## TASK OBJECTIVE
Your task is to reproduce exactly the lines that run from the beginning of the data through the line where "Internet (1009, 696)" appears.

Start of INPUT MATERIAL

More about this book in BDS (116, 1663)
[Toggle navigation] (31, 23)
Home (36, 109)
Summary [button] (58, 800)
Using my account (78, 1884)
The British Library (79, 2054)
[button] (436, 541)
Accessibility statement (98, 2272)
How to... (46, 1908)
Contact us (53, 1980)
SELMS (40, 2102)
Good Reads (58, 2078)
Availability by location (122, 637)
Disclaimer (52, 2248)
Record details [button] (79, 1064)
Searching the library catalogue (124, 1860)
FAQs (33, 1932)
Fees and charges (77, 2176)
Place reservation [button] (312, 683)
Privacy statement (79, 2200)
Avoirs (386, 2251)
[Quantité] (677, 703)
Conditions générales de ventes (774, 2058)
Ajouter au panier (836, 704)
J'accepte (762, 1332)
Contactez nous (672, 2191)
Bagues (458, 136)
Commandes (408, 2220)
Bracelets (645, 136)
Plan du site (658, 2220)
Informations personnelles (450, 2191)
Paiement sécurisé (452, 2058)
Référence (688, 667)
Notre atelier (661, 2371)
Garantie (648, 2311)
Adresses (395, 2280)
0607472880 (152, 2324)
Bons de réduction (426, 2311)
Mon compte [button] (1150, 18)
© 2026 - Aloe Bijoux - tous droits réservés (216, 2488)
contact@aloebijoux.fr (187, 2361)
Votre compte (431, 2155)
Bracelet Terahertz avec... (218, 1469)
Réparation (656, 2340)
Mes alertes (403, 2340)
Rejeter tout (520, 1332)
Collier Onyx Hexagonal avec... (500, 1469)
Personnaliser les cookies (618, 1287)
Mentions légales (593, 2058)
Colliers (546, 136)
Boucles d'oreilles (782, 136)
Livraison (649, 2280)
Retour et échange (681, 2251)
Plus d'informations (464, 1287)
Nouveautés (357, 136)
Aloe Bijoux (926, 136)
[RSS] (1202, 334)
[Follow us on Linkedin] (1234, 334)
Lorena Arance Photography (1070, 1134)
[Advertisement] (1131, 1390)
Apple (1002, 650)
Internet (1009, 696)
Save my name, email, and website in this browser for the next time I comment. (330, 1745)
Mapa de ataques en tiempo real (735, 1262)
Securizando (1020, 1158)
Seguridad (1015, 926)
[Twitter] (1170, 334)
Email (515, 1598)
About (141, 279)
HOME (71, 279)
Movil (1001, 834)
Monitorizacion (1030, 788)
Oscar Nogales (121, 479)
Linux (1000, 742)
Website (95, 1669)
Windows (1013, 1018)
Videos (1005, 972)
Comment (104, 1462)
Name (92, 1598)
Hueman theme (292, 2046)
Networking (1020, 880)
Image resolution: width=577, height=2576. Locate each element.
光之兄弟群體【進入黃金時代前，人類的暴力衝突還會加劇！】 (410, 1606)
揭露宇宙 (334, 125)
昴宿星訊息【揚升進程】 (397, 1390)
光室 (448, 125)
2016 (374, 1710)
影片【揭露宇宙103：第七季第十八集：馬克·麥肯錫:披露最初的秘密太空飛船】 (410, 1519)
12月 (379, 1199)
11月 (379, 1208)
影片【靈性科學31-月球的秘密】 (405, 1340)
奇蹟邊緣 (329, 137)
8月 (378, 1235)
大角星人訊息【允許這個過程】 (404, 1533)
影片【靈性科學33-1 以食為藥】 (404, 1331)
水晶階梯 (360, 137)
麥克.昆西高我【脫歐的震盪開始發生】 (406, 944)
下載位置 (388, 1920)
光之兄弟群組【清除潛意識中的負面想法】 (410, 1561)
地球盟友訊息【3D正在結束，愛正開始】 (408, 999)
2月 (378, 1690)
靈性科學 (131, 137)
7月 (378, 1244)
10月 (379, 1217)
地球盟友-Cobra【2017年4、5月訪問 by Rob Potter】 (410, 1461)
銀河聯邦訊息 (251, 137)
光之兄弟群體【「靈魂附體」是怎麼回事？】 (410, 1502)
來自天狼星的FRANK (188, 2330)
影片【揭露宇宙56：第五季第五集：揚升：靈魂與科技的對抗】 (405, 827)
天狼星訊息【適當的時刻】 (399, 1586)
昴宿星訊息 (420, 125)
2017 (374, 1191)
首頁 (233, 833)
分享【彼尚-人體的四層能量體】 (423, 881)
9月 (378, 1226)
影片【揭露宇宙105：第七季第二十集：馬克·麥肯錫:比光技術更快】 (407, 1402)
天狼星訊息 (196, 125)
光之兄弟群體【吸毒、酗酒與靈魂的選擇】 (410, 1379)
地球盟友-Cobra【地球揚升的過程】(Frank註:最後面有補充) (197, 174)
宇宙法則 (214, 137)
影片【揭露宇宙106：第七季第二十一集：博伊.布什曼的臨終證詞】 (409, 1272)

End of INPUT MATERIAL

## TASK SOLUTION
More about this book in BDS (116, 1663)
[Toggle navigation] (31, 23)
Home (36, 109)
Summary [button] (58, 800)
Using my account (78, 1884)
The British Library (79, 2054)
[button] (436, 541)
Accessibility statement (98, 2272)
How to... (46, 1908)
Contact us (53, 1980)
SELMS (40, 2102)
Good Reads (58, 2078)
Availability by location (122, 637)
Disclaimer (52, 2248)
Record details [button] (79, 1064)
Searching the library catalogue (124, 1860)
FAQs (33, 1932)
Fees and charges (77, 2176)
Place reservation [button] (312, 683)
Privacy statement (79, 2200)
Avoirs (386, 2251)
[Quantité] (677, 703)
Conditions générales de ventes (774, 2058)
Ajouter au panier (836, 704)
J'accepte (762, 1332)
Contactez nous (672, 2191)
Bagues (458, 136)
Commandes (408, 2220)
Bracelets (645, 136)
Plan du site (658, 2220)
Informations personnelles (450, 2191)
Paiement sécurisé (452, 2058)
Référence (688, 667)
Notre atelier (661, 2371)
Garantie (648, 2311)
Adresses (395, 2280)
0607472880 (152, 2324)
Bons de réduction (426, 2311)
Mon compte [button] (1150, 18)
© 2026 - Aloe Bijoux - tous droits réservés (216, 2488)
contact@aloebijoux.fr (187, 2361)
Votre compte (431, 2155)
Bracelet Terahertz avec... (218, 1469)
Réparation (656, 2340)
Mes alertes (403, 2340)
Rejeter tout (520, 1332)
Collier Onyx Hexagonal avec... (500, 1469)
Personnaliser les cookies (618, 1287)
Mentions légales (593, 2058)
Colliers (546, 136)
Boucles d'oreilles (782, 136)
Livraison (649, 2280)
Retour et échange (681, 2251)
Plus d'informations (464, 1287)
Nouveautés (357, 136)
Aloe Bijoux (926, 136)
[RSS] (1202, 334)
[Follow us on Linkedin] (1234, 334)
Lorena Arance Photography (1070, 1134)
[Advertisement] (1131, 1390)
Apple (1002, 650)
Internet (1009, 696)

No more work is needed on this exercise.